That relationship wasn't quite clear to me when I saw the movie. Jennifer appeared to be playing an English woman but her mother (the Ismat character) was clearly Indian (Muslim?). Was the J.K. character then an Anglo-Indian married to an Englishman? And Nafisa Ali's character was then perhaps three quarters English? (I hate to sound like one of those race obsessed busybody anthropologists in the antebellum deep south.) What was intriguing in that movie was the level of social mingling that was depicted, even through marriage. Hindu/Muslim, English/Indian etc. Are we more self conscious of this practice now than the Indians were in the 19th century? And I am not speaking about the so called illicit liasons which we know occurred widely, but formalized marriages.

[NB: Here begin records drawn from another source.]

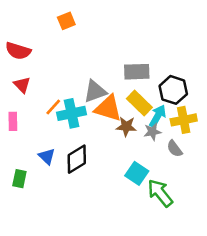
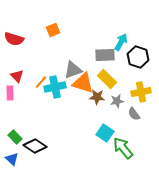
orange square: (66, 21) -> (53, 30), moved
red triangle: (22, 85) -> (17, 76), moved
black hexagon: (173, 90) -> (138, 57), moved
cyan arrow: (158, 116) -> (121, 42), moved
blue triangle: (47, 156) -> (12, 159), moved
black diamond: (77, 159) -> (35, 146), moved, turned 65
green rectangle: (19, 179) -> (15, 137), turned -56

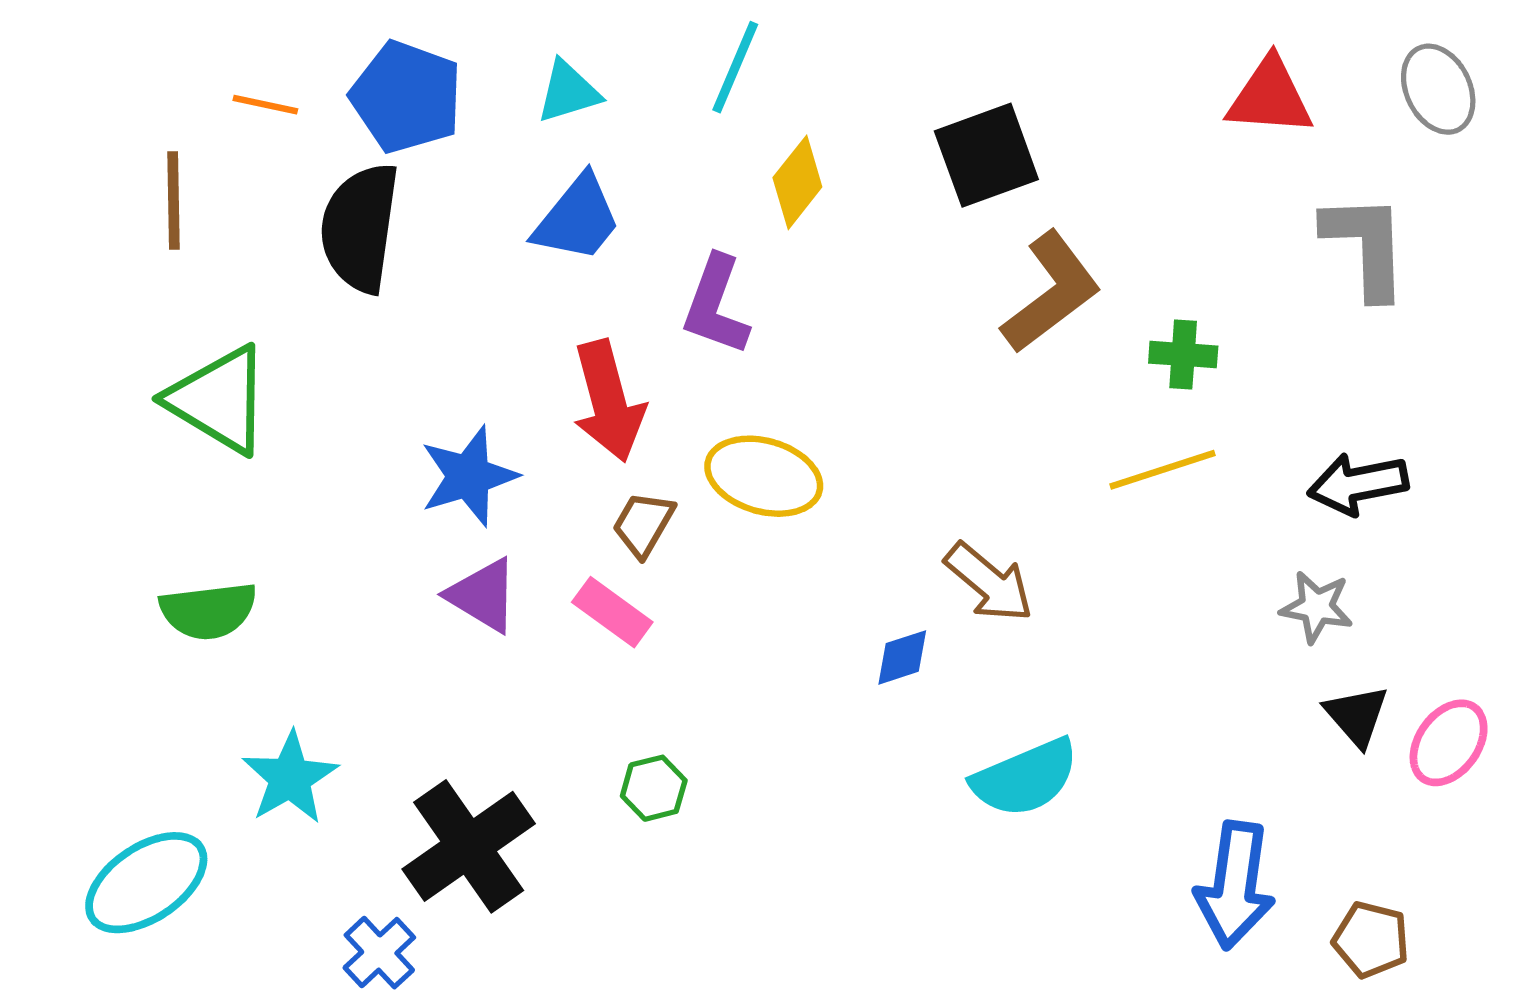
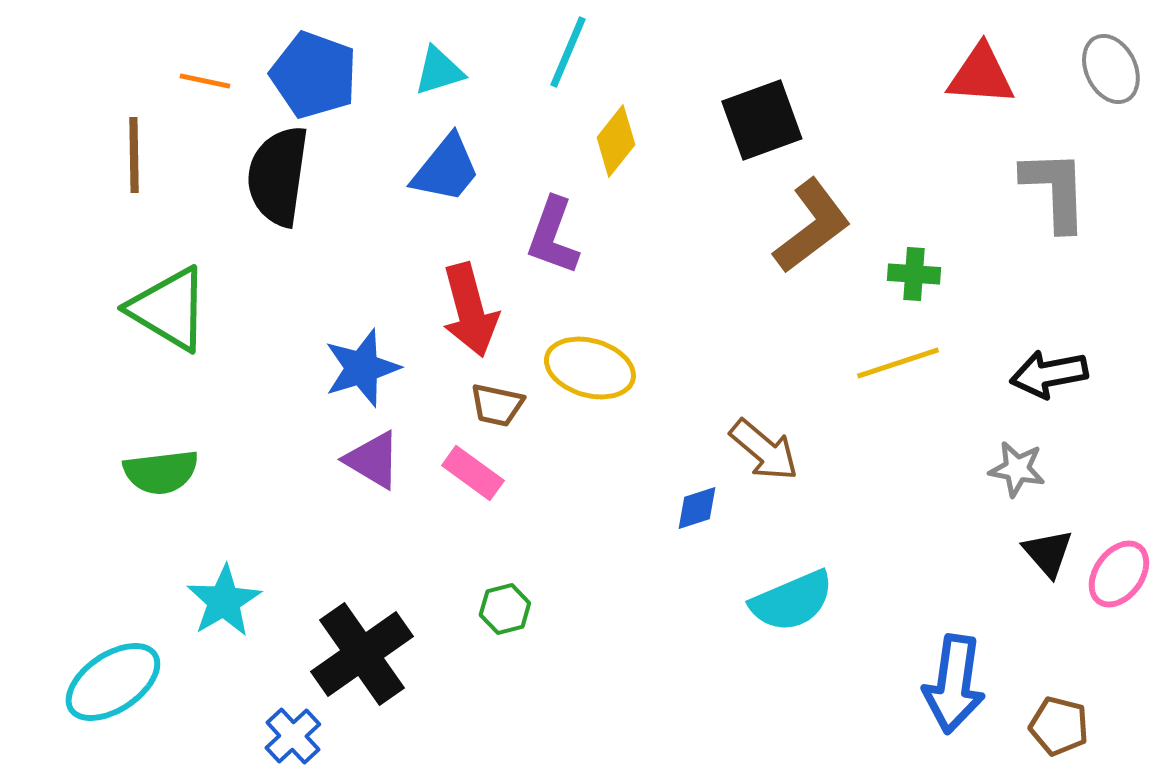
brown trapezoid: (643, 524) -> (497, 405), turned -108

Welcome back to literary blogging, after what seemed like a long hiatus.

Excellent post, but I am hoping you will expand on a future posting about the censorship over religious sentiment today and "pornographic" literature in the past.

My understanding was that the current censorship stems from a reluctance to displease a group of people in the society as opposed to some fundamentally wrong thing. If some wrote a book lampooning The Great Flying Spaghetti presumably it wouldn't be censored. So its not that criticism if religion is looked down on these days (as pornography was then) but the fear of upsetting one community or the other is what drives banning of works of art.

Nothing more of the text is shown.